TASK REQUIREMENTS
Once the pictures are removed, restate the data below word for word.

Page images and extracted text
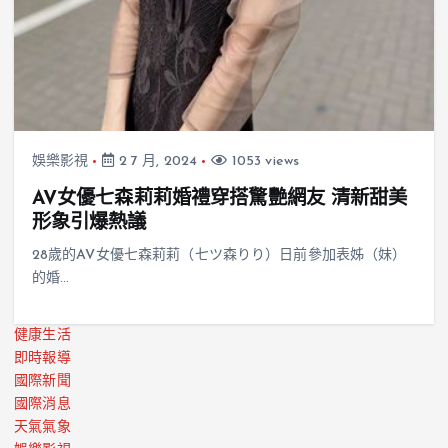
娛樂影視
2 7 月, 2024
1053 views
AV女優七森莉莉婚禮穿搭驚艷網友 清新甜美
形象引爆熱議
28歲的AV女優七森莉莉（七ツ森りり）日前參加表姊（妹）
的婚…
健康生活
即時報導
國際新聞
國際消息
天氣氣象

THE ANSWER
娛樂影視
2 7 月, 2024
1053 views
AV女優七森莉莉婚禮穿搭驚艷網友 清新甜美
形象引爆熱議
28歲的AV女優七森莉莉（七ツ森りり）日前參加表姊（妹）
的婚…
健康生活
即時報導
國際新聞
國際消息
天氣氣象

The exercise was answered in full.